A fair question. You can easily go out to dinner and pay someone else to do all the cooking, or go the cheaper route and invite a bunch of people over for pizza and beers. Here’s why: it’s fun. Yes, some of you might be giving that explanation the side eye. But if you like to cook at all, or you want to learn to cook, this is a great way to use and develop those skills. Cooking is much more enjoyable when you have an audience to feed. Ever notice how if you’re the only one eating dinner and your partner or roomates are out, you might just pour a bowl of cereal or pop some frozen waffles in the toaster? That’s because eating (and by extension, cooking) is a communal event; we talk, we connect, we bond over food.
If that’s not enough of a reason, how about practical uses? Trying to impress your significant other’s parents? Want to get in good with a coworker or influential person at work? Simply trying to establish friendships when you’re new to an area? Throw a dinner party. It’s a useful skill to have. Yes, throwing a dinner party is a skill, or rather, a collection of skills, like cooking, time management, and the art of hospitality (more reasons why throwing a dinner party is fun–it’s challenging and requires you to think on several different levels).
Another option: Ignore all my advice and throw a Jan-and-Michael style party.
Invite a manageable group of people. A dinner party can consist of three people and be a great time. So start small if you’re feeling intimidated. If that’s not the case for you and you want a bigger group, invite couples who already know and like each other, or consider playing friend match-making by inviting people whose only commonality is that they know you.

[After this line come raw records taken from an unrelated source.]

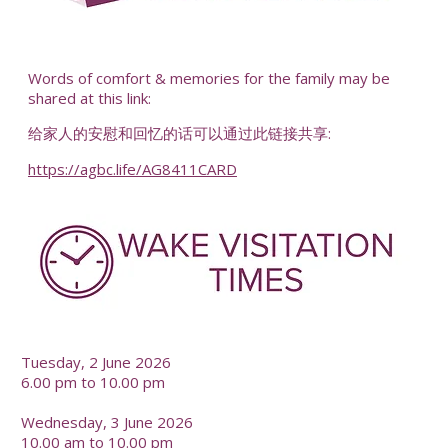
-
Words of comfort & memories for the family may be
shared at this link:
给家人的安慰和回忆的话可以通过此链接共享:
https://agbc.life/AG8411CARD
-
Tuesday, 2 June 2026
6.00 pm to 10.00 pm
Wednesday, 3 June 2026
10.00 am to 10.00 pm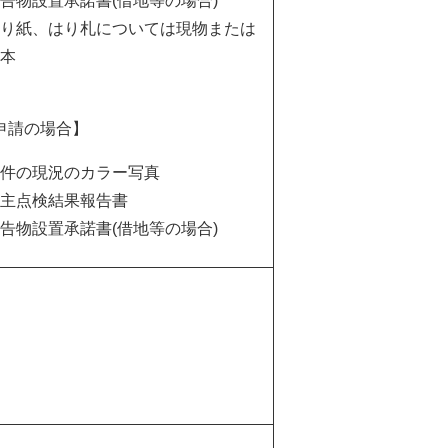
告物設置承諾書(借地等の場合)
り紙、はり札については現物または
本
申請の場合】
件の現況のカラー写真
主点検結果報告書
告物設置承諾書​(借地等の場合)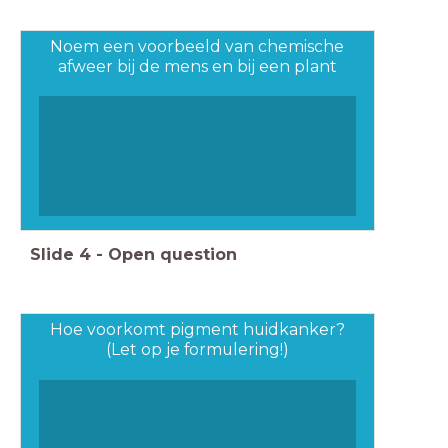
Noem een voorbeeld van chemische
afweer bij de mens en bij een plant
Slide
4
-
Open question
Hoe voorkomt pigment huidkanker?
(Let op je formulering!)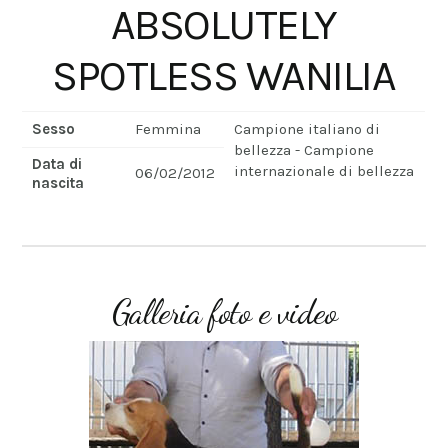
ABSOLUTELY
SPOTLESS WANILIA
Sesso
Femmina
Campione italiano di
bellezza - Campione
Data di
internazionale di bellezza
06/02/2012
nascita
Galleria foto e video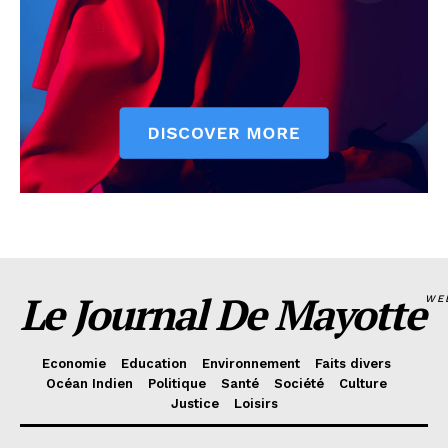
Le Journal De Mayotte
WE
Economie
Education
Environnement
Faits divers
Océan Indien
Politique
Santé
Société
Culture
Justice
Loisirs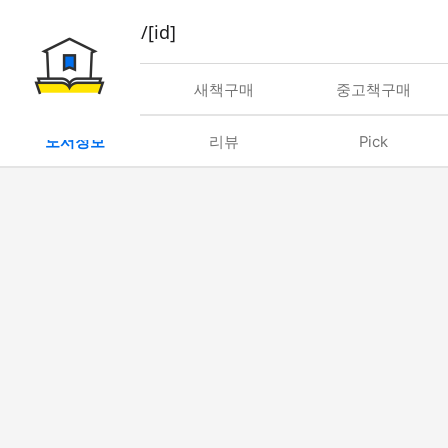
book/rent/[id]
대여
새책구매
중고책구매
도서정보
리뷰
Pick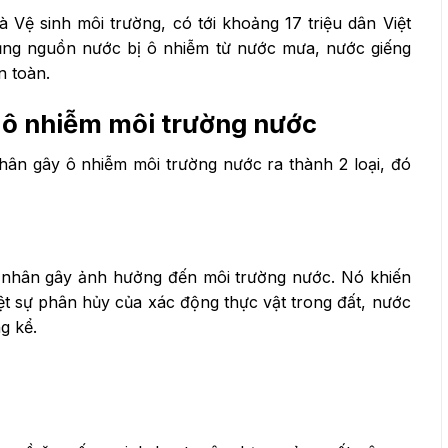
Vệ sinh môi trường, có tới khoảng 17 triệu dân Việt
ụng nguồn nước bị ô nhiễm từ nước mưa, nước giếng
n toàn.
 ô nhiễm môi trường nước
hân gây ô nhiễm môi trường nước ra thành 2 loại, đó
c nhân gây ảnh hưởng đến môi trường nước. Nó khiến
ệt sự phân hủy của xác động thực vật trong đất, nước
g kể.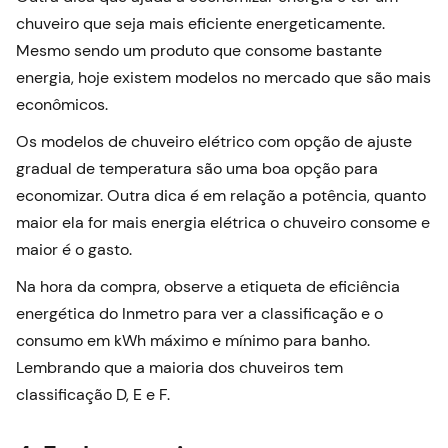
chuveiro que seja mais eficiente energeticamente.
Mesmo sendo um produto que consome bastante
energia, hoje existem modelos no mercado que são mais
econômicos.
Os modelos de chuveiro elétrico com opção de ajuste
gradual de temperatura são uma boa opção para
economizar. Outra dica é em relação a potência, quanto
maior ela for mais energia elétrica o chuveiro consome e
maior é o gasto.
Na hora da compra, observe a etiqueta de eficiência
energética do Inmetro para ver a classificação e o
consumo em kWh máximo e mínimo para banho.
Lembrando que a maioria dos chuveiros tem
classificação D, E e F.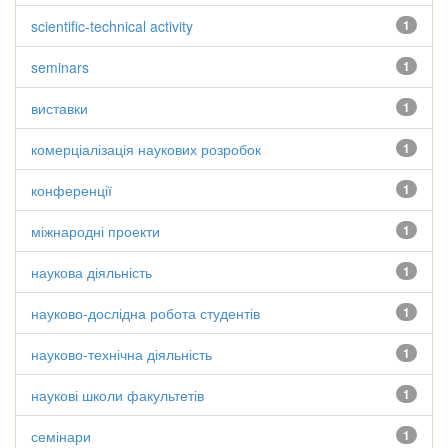
scientific-technical activity
1
seminars
1
виставки
1
комерціалізація наукових розробок
1
конференції
1
міжнародні проекти
1
наукова діяльність
1
науково-дослідна робота студентів
1
науково-технічна діяльність
1
наукові школи факультетів
1
семінари
1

Plan ahead. Pick menu items that make sense together (you probably don’t want to serve Beef Teriyaki Crisps as an appetizer if you’re already serving steak for the main course). Then grocery shop for all your items a day or two in advance so that you’re not rushed the day of. Do as much prep as possible in advance–chopping vegetables, marinading meats–all of this can be done in advance as long as you store it properly.
Clean your residence. Remember this post in which I shamed you all into cleaning? Revisit it. It’s going to be hard for people to enjoy their cocktails with tumbleweeds of dog hair blowing by. If you’re feeling really zany, buy fresh flowers and put them in a vase on the coffee table (quick tip: for a typical bouquet, the flowers should be twice the height of the vase, so measure then trim accordingly).
Set a nice table. Non-paper plates, cloth napkins, coasters. In a way, you’re putting on a show for your guests. The environment in which you serve the meal will either add or detract to the overall enjoyment of the experience.
Show them a good time. When your guests walk in the door, offer drinks right away. Have an appetizer or snack available within 20 minutes of their arrival. 30-60 minutes after that, serve dinner. Find the balance between shoving dinner at them the moment they walk in the door and making them wait 3 hours while that Osso Bucco cooks.
Note that you can apply versions of these tips to ANY time you have people over. Superbowl party, housewarming event, Memorial Day BBQ–these are all occasions where you want to provide good food and drink in an inviting atmosphere and ensure that everyone enjoys themselves. Happy hosting, fellas.